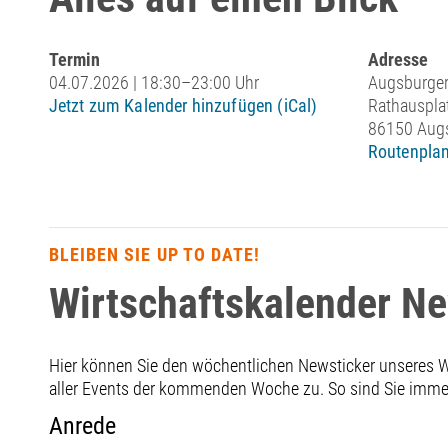
Termin
Adresse
04.07.2026 | 18:30–23:00 Uhr
Augsburger
Jetzt zum Kalender hinzufügen (iCal)
Rathauspla
86150 Aug
Routenplan
BLEIBEN SIE UP TO DATE!
Wirtschaftskalender N
Hier können Sie den wöchentlichen Newsticker unseres
aller Events der kommenden Woche zu. So sind Sie immer 
Anrede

************

# Assignment:
Your answer should hold the line with "Hier können Sie" and each line after it to the end of the data, retyped exactly. Include no other lines.

# Expected answer:
Hier können Sie den wöchentlichen Newsticker unseres
aller Events der kommenden Woche zu. So sind Sie immer 
Anrede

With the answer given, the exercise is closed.